Músico, cantor, gestor cultural y creador de espacios que marcaron generaciones, Luis René “Lucho” Bravo falleció este martes a los 64 años. Nacido y criado en los barrios populares de Bariloche, dejó una huella imborrable en la música, en la cultura local y, sobre todo, en el corazón de quienes lo conocieron.
30/12/2025 16:17 Hs.
Su voz, inconfundible, marcó generaciones. Su calidez humana fue marca registrada. Foto gentileza.
Su voz, inconfundible, marcó generaciones. Su calidez humana fue marca registrada. Foto gentileza.

La noticia de su fallecimiento sacudió profundamente a la comunidad de San Carlos de Bariloche. Desde las primeras horas, las redes sociales se poblaron de mensajes de despedida, agradecimiento y dolor. La tristeza se hizo colectiva. No era solo un músico el que se iba: era un referente, un amigo, un abrazo siempre dispuesto, una voz que supo cantar con el corazón abierto.

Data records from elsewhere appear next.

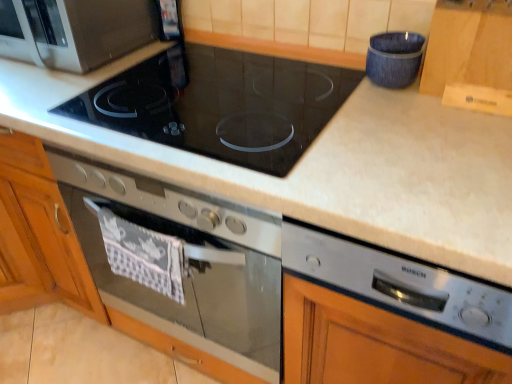 Locate an element on the screen. This screenshot has height=384, width=512. free space between matte black microwave at upper left and blue textured fabric at upper right, positioned as the second appliance in bottom-to-top order is located at coordinates (199, 66). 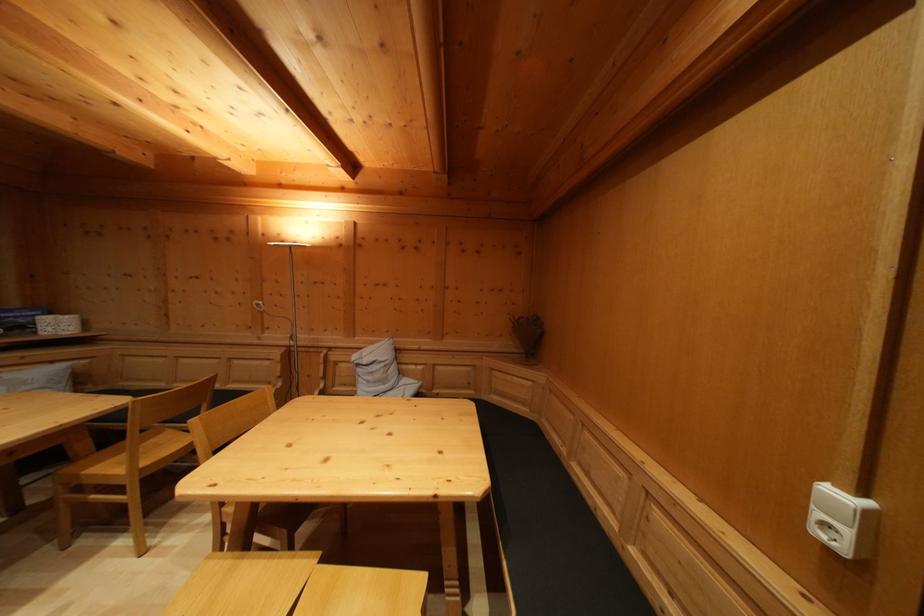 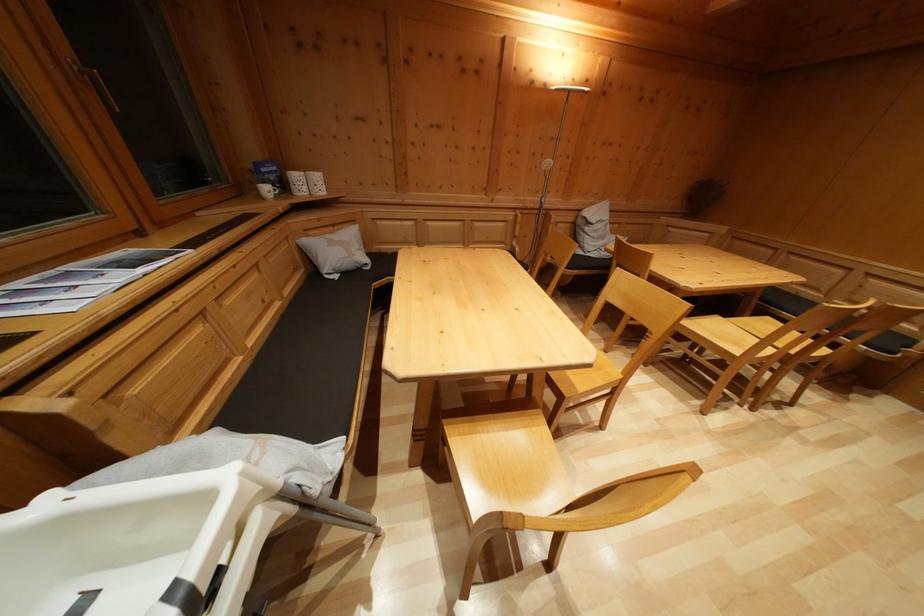 In the second image, find the point that corresponds to the point at 58,369 in the first image.

(338, 233) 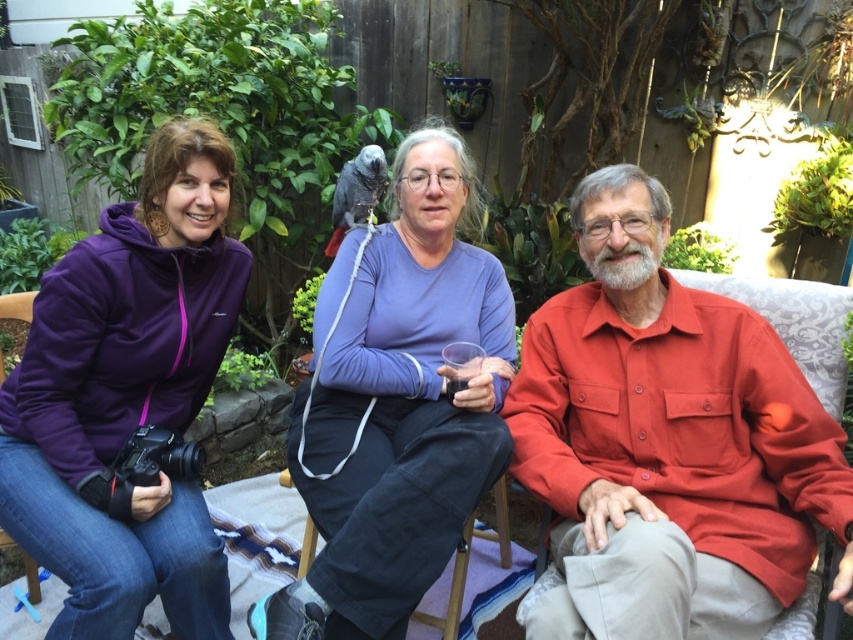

“Con el Lucho querido se va la última gran síntesis de la bohemia popular de Bariloche. Un talento singular, tan mordaz como cálido, tan alegre como emotivo. El muchachito de la película pero, al mismo tiempo, el antihéroe rebelde y antiegemónico. Tal vez por eso se reencarne para atrás para convertirse en un as de la máquina millonaria, un Dante y Torcuato Emiliozzi (los dos) del TC, tan argentino. Amaba las carreras de la Manzana tanto como amó la radio, los discos, la noche y su gente. Y allí estará compartiendo un trago exclusivo y clandestino o subiendo la apuesta del Polaco para cantar Tinta Roja un tono más arriba. Más hondo aún, más profundo, porque nada lo achicaba. Ni las canciones en mapuzungun ni las de Frank Sinatra. Extraños en la noche sonaba creíble en su inglés del Nahuel Hue”, sintetizó en diálogo con ANB el periodista Rodolfo "Pancho" García, con sensibilidad y mirada histórica sobre la dimensión cultural de Luis Bravo. 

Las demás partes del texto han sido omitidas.